Normal blood sugar levels can range widely, so it’s possible to rapidly yo-yo without crash symptoms. But if you do experience sugar crash – or generally want to avoid fluctuating blood sugar because it’s taxing on the body – eat your small portion of sweet treats after a meal, said registered dietitian Cheryl Harris.

“It really helps to have fiber and protein along with sugar,” she said. “It slows things down.”

Even fat helps blunt the blow of pure sugar into the blood stream, she said.

In other words, if you eat the jelly beans after dinner, you are less likely to experience a blood sugar roller-coaster and a subsequent crash.

This probably is why blood sugar crash is more widely reported among children, Harris said, as kids are more likely to ingest pure sugar in the form of soda or candy on an empty stomach.

And it doesn’t take much soda to get up to the AHA guideline.
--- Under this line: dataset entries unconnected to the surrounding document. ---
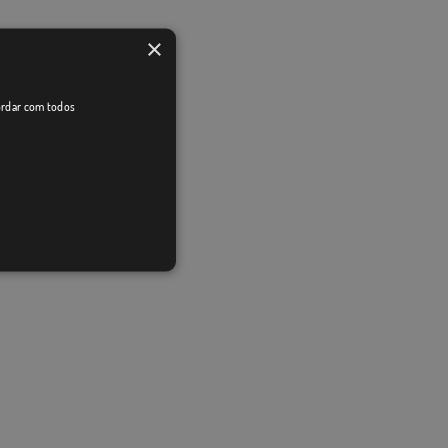
×
cordar com todos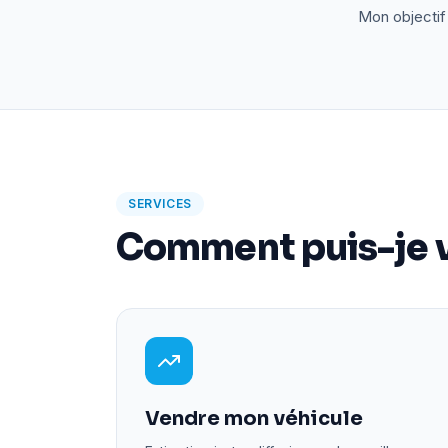
Mon objectif 
SERVICES
Comment puis-je v
Vendre mon véhicule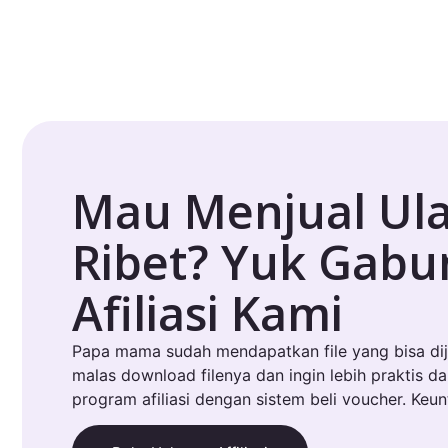
Mau Menjual Ul
Ribet? Yuk Gab
Afiliasi Kami
Papa mama sudah mendapatkan file yang bisa dij
malas download filenya dan ingin lebih praktis d
program afiliasi dengan sistem beli voucher. Keu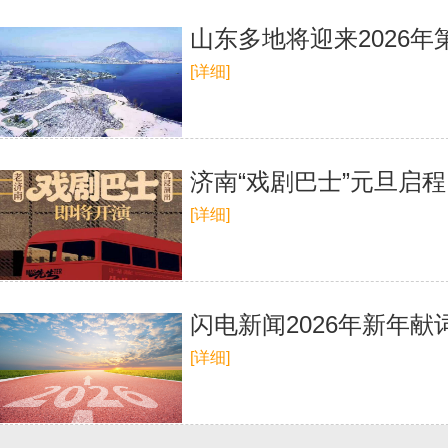
山东多地将迎来2026年
[详细]
济南“戏剧巴士”元旦启
[详细]
闪电新闻2026年新年献
[详细]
A 12-ounce Coca-Cola, for example, is the equivalent of 10 teaspoons of sugar – already more than the daily recommended intake.

But what about fruit?

Fruit is different, said Angela Ginn, a nutritionist and spokeswoman for the Academy of Nutrition and Dietetics.

“I like to focus on foods that have natural sugars – like fruit,” Ginn said. “And at the same time limit the added, refined sugars.”

In other words, you are not likely to experience a crash from eating too many apples because of the fiber. Apple juice, on the other hand, lacks fiber, so you could sugar crash from drinking too much, Janicic-Kahric said.

Is it dangerous to experience sudden blood glucose highs and lows?

“It’s disputable,” Janicic-Kahric said. We do know that too much sugar can cause weight gain, and weight gain causes a whole host of health problems including diabetes, she said.

Refined sugar is a relative newcomer on the human dietary scene. It’s seductive and sweet, but maybe the human body isn’t yet equipped to deal with large amounts, Harris said.

“When we evolved, it wasn’t common that we knocked down a beehive to access pure sugar. We got sugar through fruit and berries,” she said. “We didn’t evolve for jelly beans.”